Best things, Part II: Garlic
A couple of months ago I decided to occasionally post about a great kitchen tool when I have nothing else to post about, which is the case today. I roasted a chicken on Sunday night, and we’ve been eating it all week. I’m growing feathers here. Luckily we had pork at work today, since tomorrow there will be more poultry in my life. (The Brouwers are going to deep-fry their turkey though, which I’ve never experienced, so I am excited!).
This edition of Best Things is a double feature. I have two devices for garlic that I can’t cook without: my aillade from Provence, and my Zyliss Susi garlic press. My friend Liz brought me the aillade when we were all in France together and she went to Avignon (the aillades in this picture look almost just like mine). It’s essentially a tiny plate with a rough center, perfect for quickly making a paste out of a garlic clove. I use the aillade when I want a really strong, spicy, garlicky flavor. I don’t know what makes it different from pressed or chopped garlic, but the aroma and flavor are significantly stronger with the aillade. I suppose you’d get the same result with a mortar and pestle, but I have neither. It takes less than five seconds to purée a clove, and even less than that to clean it.
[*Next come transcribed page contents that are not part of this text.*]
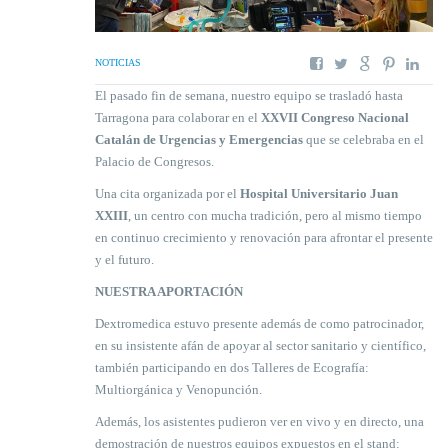
NOTICIAS
El pasado fin de semana, nuestro equipo se trasladó hasta
Tarragona para colaborar en el
XXVII Congreso Nacional
Catalán de Urgencias y Emergencias
que se celebraba en el
Palacio de Congresos.
Una cita organizada por el
Hospital Universitario Juan
XXIII
, un centro con mucha tradición, pero al mismo tiempo
en continuo crecimiento y renovación para afrontar el presente
y el futuro.
NUESTRA APORTACIÓN
Dextromedica estuvo presente además de como patrocinador,
en su insistente afán de apoyar al sector sanitario y científico,
también participando en dos Talleres de Ecografía:
Multiorgánica y Venopunción.
Además, los asistentes pudieron ver en vivo y en directo, una
demostración de nuestros equipos expuestos en el stand:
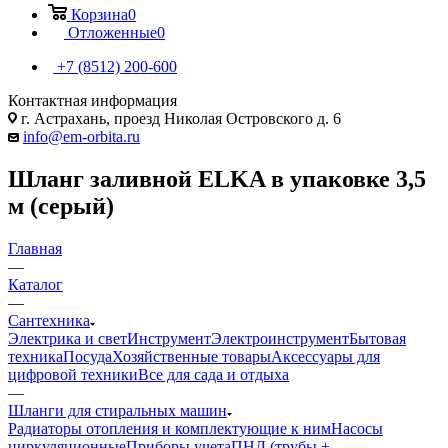
Корзина
0
Отложенные
0
+7 (8512) 200-600
Контактная информация
г. Астрахань, проезд Николая Островского д. 6
info@em-orbita.ru
Шланг заливной ELKA в упаковке 3,5
м (серый)
Главная
—
Каталог
—
Сантехника
Электрика и свет
Инструмент
Электроинструмент
Бытовая
техника
Посуда
Хозяйственные товары
Аксессуары для
цифровой техники
Все для сада и отдыха
—
Шланги для стиральных машин
Радиаторы отопления и комплектующие к ним
Насосы
циркуляционные
Приборы учета
ПНД (трубы +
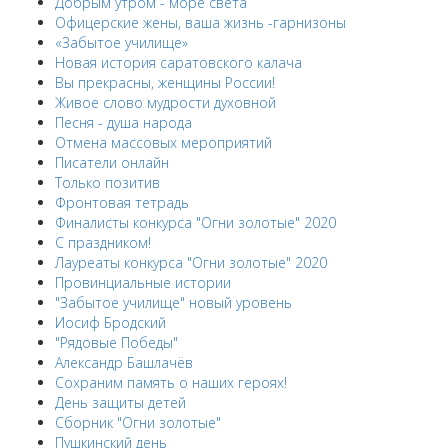
Добрым утром - море света
Офицерские жены, ваша жизнь -гарнизоны
«Забытое училище»
Новая история саратовского калача
Вы прекрасны, женщины России!
Живое слово мудрости духовной
Песня - душа народа
Отмена массовых мероприятий
Писатели онлайн
Только позитив
Фронтовая тетрадь
Финалисты конкурса "Огни золотые" 2020
С праздником!
Лауреаты конкурса "Огни золотые" 2020
Провинциальные истории
"Забытое училище" новый уровень
Иосиф Бродский
"Рядовые Победы"
Александр Башлачёв
Сохраним память о наших героях!
День защиты детей
Сборник "Огни золотые"
Пушкинский день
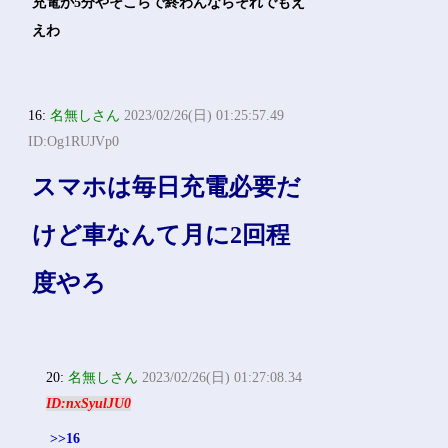
充電が5分やそこらで終わんならそれでもえ
えわ
16:
名無しさん
2023/02/26(日) 01:25:57.49
ID:Og1RUJVp0
スマホは毎日充電必要だ
けど車なんて月に2回程
度やろ
20:
名無しさん
2023/02/26(日) 01:27:08.34
ID:nxSyulJU0
>>16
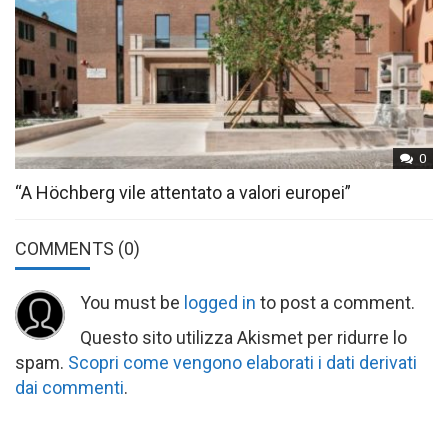
0
“A Höchberg vile attentato a valori europei”
COMMENTS
(0)
You must be
logged in
to post a comment.
Questo sito utilizza Akismet per ridurre lo
spam.
Scopri come vengono elaborati i dati derivati
dai commenti
.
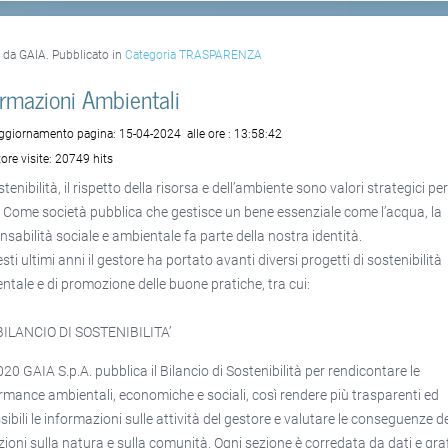
o da GAIA. Pubblicato in
Categoria TRASPARENZA
ormazioni Ambientali
aggiornamento pagina:
15-04-2024
alle ore :
13:58:42
ore visite:
20749 hits
tenibilità, il rispetto della risorsa e dell’ambiente sono valori strategici pe
 Come società pubblica che gestisce un bene essenziale come l’acqua, la
nsabilità sociale e ambientale fa parte della nostra identità.
sti ultimi anni il gestore ha portato avanti diversi progetti di sostenibilità
ntale e di promozione delle buone pratiche, tra cui:
BILANCIO DI SOSTENIBILITA’
020 GAIA S.p.A. pubblica il Bilancio di Sostenibilità per rendicontare le
rmance ambientali, economiche e sociali, così rendere più trasparenti ed
sibili le informazioni sulle attività del gestore e valutare le conseguenze de
zioni sulla natura e sulla comunità. Ogni sezione è corredata da dati e graf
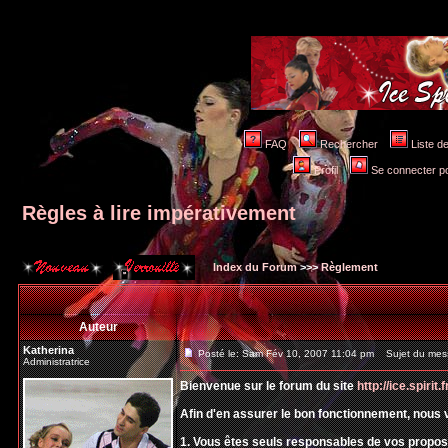
FAQ
Rechercher
Liste 
Profil
Se connecter po
Règles à lire impérativement
Index du Forum
>>>
Règlement
Auteur
Katherina
Posté le: Sam Fév 10, 2007 11:04 pm
Sujet du messa
Administratrice
Bienvenue sur le forum du site
http://ice.spirit.f
Afin d'en assurer le bon fonctionnement, nous 
1. Vous êtes seuls responsables de vos prop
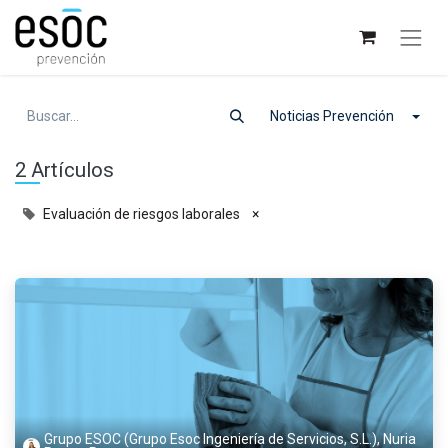
Noticias Prevención
2 Artículos
Evaluación de riesgos laborales
×
Grupo ESOC (Grupo Esoc Ingeniería de Servicios, S.L.), Nuria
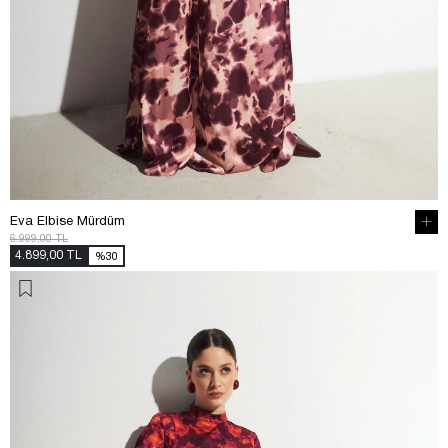
Eva Elbise Mürdüm
6.999,00 TL
4.899,00 TL
%30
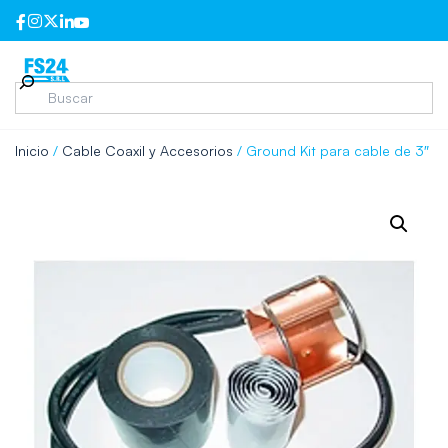
Inicio
/
Cable Coaxil y Accesorios
/ Ground Kit para cable de 3″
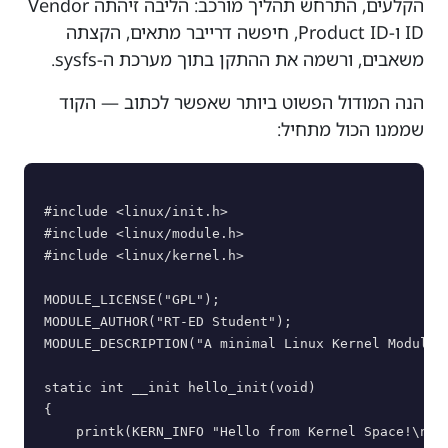
הקלעים, התרחש תהליך מורכב: הליבה זיהתה Vendor
ID ו-Product ID, חיפשה דרייבר מתאים, הקצתה
משאבים, ורשמה את ההתקן בתוך מערכת ה-sysfs.
הנה המודול הפשוט ביותר שאפשר לכתוב — הקוד
שממנו הכול מתחיל:
#include <linux/init.h>

#include <linux/module.h>

#include <linux/kernel.h>

MODULE_LICENSE("GPL");

MODULE_AUTHOR("RT-ED Student");

MODULE_DESCRIPTION("A minimal Linux Kernel Module")
static int __init hello_init(void)

{

    printk(KERN_INFO "Hello from Kernel Space!\n");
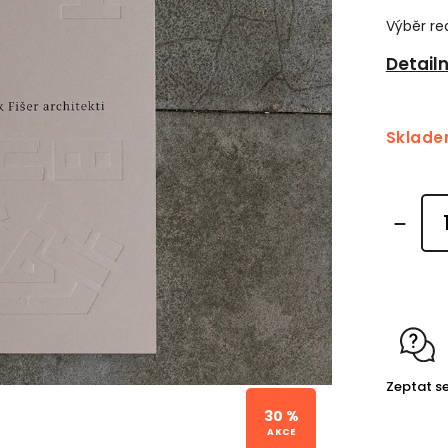
Výběr rea
Detail
Sklad
Zeptat s
30 %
Unless you go to France, you can’t buy an aillade. However, and I haven’t tried this yet, but I think a ginger grater would be just as convenient. It looks almost exactly the same, and you can get them in Asian stores, like Pearl River Mart in SoHo.
The other essential garlic device is the Susi press by Zyliss. I once bought a Pedrini, which shattered in my hands after about its 20th clove. My mother berated me and said the Susi was the only one worth buying. The Susi is a beast. I can shove two or three medium cloves into its generously sized hole and crush the hell out of them. I am never afraid of breaking it. It’s not even necessary to peel the cloves!
Susi used to be easy to clean, because it comes with a tiny blue tool with prongs that go through its holes. Unfortunately, those little prongs got bent out of shape a few weeks after I bought it, rendering it useless. This isn’t a fatal flaw, however, because a stiff dish brush picks out the garlic remnants almost just as quickly.
I use the garlic press and the aillade about equally. I think it really depends on my mood, whether I feel like fussily rubbing a clove on a plate, or more like jamming garlic through metal. If you don’t have a garlic press, or yours sucks, this is a good way to part with $15. If you’re one of those people who chops every clove by hand, I’ll keep you in my prayers.